Ingredients:
For the Chicken:
- 1 lb boneless, skinless chicken breasts, cut into 1-inch cubes
- 1 tbsp olive oil
- 1 tsp cumin
- 1 tsp paprika
- ½ tsp turmeric
- ½ tsp cinnamon
- ¼ tsp cayenne pepper (optional)
- Salt and black pepper to taste
For the Chickpeas:
- 1 can (15 oz) chickpeas, drained and rinsed
- 1 tbsp olive oil
- ½ tsp garlic powder
- ½ tsp onion powder
For the Bowls:
- 2 cups cooked quinoa or rice
- 1 cup chopped romaine lettuce
- ½ cup chopped cucumber
- ½ cup cherry tomatoes, halved
- ¼ cup chopped red onion
- Fresh parsley for garnish
For the Lemon Tahini Dressing:
- ¼ cup tahini
- ¼ cup lemon juice
- 2 tbsp water
- 1 tbsp olive oil
- 1 clove garlic, minced
- Salt and black pepper to taste
Instructions:
- Cook the Chicken: Heat olive oil in a large skillet over medium heat. Add chicken and cook until browned on all sides and cooked through, about 6-8 minutes. Season with cumin, paprika, turmeric, cinnamon, cayenne pepper (if using), salt, and black pepper.

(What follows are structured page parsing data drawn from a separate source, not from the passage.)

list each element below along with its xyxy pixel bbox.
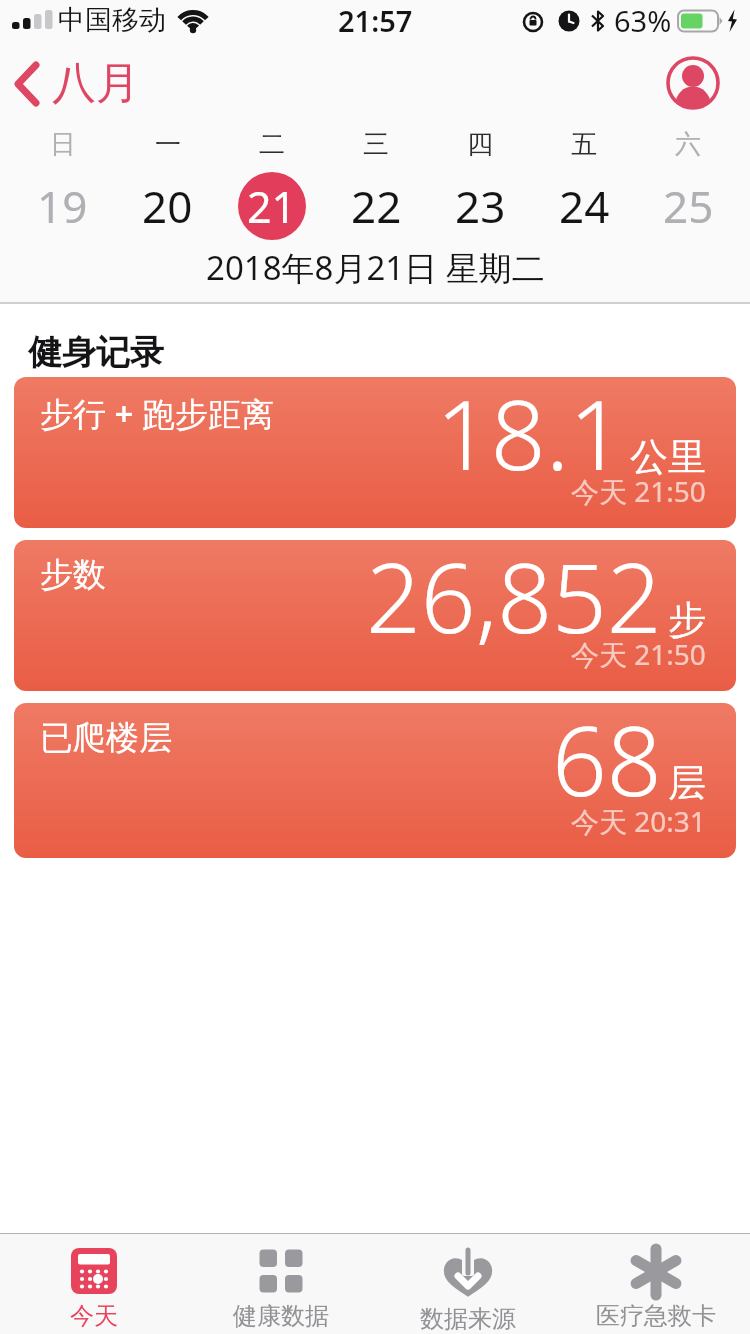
staticText: 今天 [70, 1301, 118, 1331]
button[interactable]: 步数 [14, 540, 736, 691]
staticText: 21:57 [338, 1, 413, 40]
staticText: 2018年8月21日 星期二 [206, 245, 545, 290]
staticText: 一 [155, 128, 181, 161]
staticText: 21 [247, 177, 297, 236]
staticText: 二 [259, 128, 285, 161]
staticText: 中国移动 [58, 3, 166, 37]
staticText: 医疗急救卡 [596, 1301, 716, 1331]
button[interactable]: 健康数据 [187, 1248, 374, 1334]
button[interactable]: 20 [115, 162, 220, 250]
button[interactable]: 医疗急救卡 [562, 1248, 750, 1334]
staticText: 健身记录 [28, 331, 164, 374]
staticText: 步数 [40, 554, 106, 596]
button[interactable] [666, 56, 720, 110]
staticText: 健康数据 [233, 1301, 329, 1331]
button[interactable]: 19 [10, 162, 115, 250]
staticText: 今天 20:31 [571, 802, 706, 840]
staticText: 26,852 [366, 540, 662, 661]
staticText: 19 [37, 176, 88, 236]
staticText: 68 [552, 703, 662, 824]
staticText: 三 [363, 128, 389, 161]
staticText: 步行 + 跑步距离 [40, 391, 275, 436]
button[interactable]: 25 [636, 162, 740, 250]
button[interactable]: 21 [220, 162, 324, 250]
button[interactable]: 已爬楼层 [14, 703, 736, 858]
staticText: 今天 21:50 [571, 472, 706, 510]
staticText: 20 [142, 176, 193, 236]
button[interactable]: 今天 [0, 1248, 187, 1334]
staticText: 层 [668, 759, 706, 807]
staticText: 63% [614, 1, 672, 40]
staticText: 五 [571, 128, 597, 161]
staticText: 八月 [52, 56, 140, 111]
staticText: 18.1 [436, 377, 624, 498]
button[interactable]: 23 [428, 162, 532, 250]
staticText: 四 [467, 128, 493, 161]
button[interactable]: 24 [532, 162, 636, 250]
staticText: 24 [559, 176, 610, 236]
staticText: 步 [668, 596, 706, 644]
staticText: 数据来源 [420, 1304, 516, 1334]
staticText: 25 [663, 176, 714, 236]
button[interactable]: 八月 [12, 56, 140, 111]
staticText: 23 [455, 176, 506, 236]
button[interactable]: 数据来源 [374, 1248, 562, 1334]
staticText: 今天 21:50 [571, 635, 706, 673]
button[interactable]: 22 [324, 162, 428, 250]
staticText: 22 [351, 176, 402, 236]
staticText: 六 [675, 128, 701, 161]
button[interactable]: 步行 + 跑步距离 [14, 377, 736, 528]
staticText: 公里 [630, 433, 706, 481]
staticText: 已爬楼层 [40, 717, 172, 759]
staticText: 日 [50, 128, 76, 161]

- Roast the Chickpeas: While the chicken cooks, toss chickpeas with olive oil, garlic powder, and onion powder in a small bowl. Spread on a baking sheet lined with parchment paper and roast in a preheated oven at 400°F for 15-20 minutes, or until crispy.
- Make the Dressing: In a small bowl, whisk together tahini, lemon juice, water, olive oil, garlic, salt, and pepper until smooth. Add more water if needed to reach desired consistency.
- Assemble the Bowls: Divide quinoa or rice evenly among 4 bowls. Top with romaine lettuce, cucumber, tomatoes, red onion, chicken, roasted chickpeas, and drizzle generously with lemon tahini dressing. Garnish with fresh parsley.
Enjoy your delicious and healthy Spiced Chicken and Chickpea Bowls!